Selain udaranya yang segar, di desaku ini banyak hewan-hewan khas yang menambah kesan suasana desa yang menyenangkan lho. Setiap menjelang siang ada suara sejenis kumbang yang nyaring suaranya, diselingi suara ayam yang berkokok, dan burung-burung yang berkicau. Wah menyenangkan sekali ya : ) kalau lagi beruntung kadang dapat melihat kupu-kupu lho. Oia, aku kok heran ya, dulu waktu kecil aku sering main nangkap kupu-kupu, sekarang kok kupu sudah jarang aku temui ya. 
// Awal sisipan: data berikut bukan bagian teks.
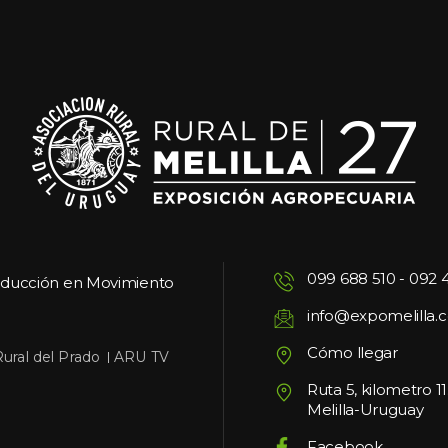
099 688 510
 - 
092 
oducción en Movimiento
info@expomelilla.
Cómo llegar
 
Rural del Prado
ARU TV
Ruta 5, kilometro 1
Melilla-Uruguay
Facebook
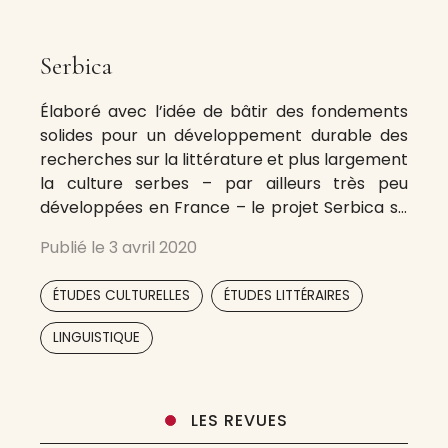
Serbica
Élaboré avec l’idée de bâtir des fondements
solides pour un développement durable des
recherches sur la littérature et plus largement
la culture serbes – par ailleurs très peu
développées en France – le projet Serbica se
présentera désormais sous une forme
Publié le
3 avril 2020
innovatrice et originale : il fonctionnera à la
fois comme une base de données et comme
,
,
ÉTUDES CULTURELLES
ÉTUDES LITTÉRAIRES
une
LINGUISTIQUE
LES REVUES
Bicara masalah kupu juga, dahulu nangkap kupu pakai jaring yang dibuat sendiri atau pakai besek. Tahu kan besek? Besek itu sejenis wadah plastik yang ada rongga-rongganya. Lha nanti kalo kupunya kena, dimasukin kupu itu deh ke dalam beseknya. Zaman dahulu kupu-kupunya macam-macam. Ada kupu hijau yang segar warnanya, kupu putih kecil yang lembut, sampai kupu yang sayapnya indah banget seperti kupu gajah dan kupu gemerlap yang apabila sayapnya bergerak seperti berkilau menyala warnanya (aku ga tahu namanya, hehe). Kalau kupu gajah itu istimewa, warnanya macam-macam plus ukurannya besar pula. Suatu kebanggan apabila bisa menangkap kupu gajah itu. Karena dia itu selain besar dan cantik, ia lincah sobat. Tapi sayangnya sekarang aku sudah tidak menemukan kupu-kupu seperti kupu gajah itu sobat. Kemana ya mereka? padahal aku pengen lihat mereka juga lho. Apa gara-gara sekarang musim hujan ya, akhirnya mereka masih jadi ulat yang makan daun-daun ijo itu, atau bukan musimnya atau bagaimana ya? Wis harapanku semoga mereka ga hilang atau punah saja (ah lebay kalo sampai punah :p)

Oia sobat, dulu waktu kecil aku juga sering main binatang-binatang kecil seperti kepik, kemudian semacam serangga yang warnanya unik lho, seperti ornamen ukirannya orang papua dan ia berwarna perpaduan oranye n hitam. Selain itu aku dulu juga sering main ulat daun pisang. Kalau mengingatnya aku jadi kepikiran, dulu ternyata aku pernah ga jijik sama ulat, kalau sekarang liat ulat sedikit, langsung deh bergidik. Hehe.. 

Kemudian aku waktu kecil suka ngumpulin daun wadang, tahu ga sobat tentang daun wadang? Daun wadang ini berasal dari pohon wadang yang masih muda dan tidak terlalu tinggi pohonnya. Daun yang diambil tidak sembarang daun lho, daun yang diambil itu daun yang masih muda. Nah nanti daun yang masih muda itu dapat dikelupas sisi bagian bawah daun itu yang berwarna putih. Lalu kelupasan putih itu dibuat bola-bolanan. Oia, kalau memilih daun wadang jangan terlalu muda dan jangan pula yang terlalu tua lho. Kalau terlalu muda nanti sulit dikupas, karena lapisan putih seperti kapas itu masihlah rapuh dan belum kuat. Sedangkan daun yang sudah agak tua sampai tua nanti lapisan kapas itu sulit untuk diambil karena sudah melekat sama daun. Bola-bolanan yang berasal dari kapas daun wadang itu hasilnya nanti empuk sobat. Aku sudah beberapa kali lho buat bola sampai hampir seukuran bola kasti, dan lebih seringnya lagi buat sampai seukuran bola bekel. Hehe. Lalu saat aku masih kecil dulu ada mitos sih kalau bola gulungan itu dimasukkan kedalam minyak tanah maka dapat memiliki elastisitas kaya bola kasti. Pernah deh, entah aku apa tetanggaku , sudah buat bola ukurannya lumayan gede, dimasukkan ke dalam minyak tanah eh jadinya malah rusak, penampakannya jadi tidak karuan. Harapannya agar memiliki elastisitas eh malah rusak. Yah sayang banget waktu itu, dan kecewa juga.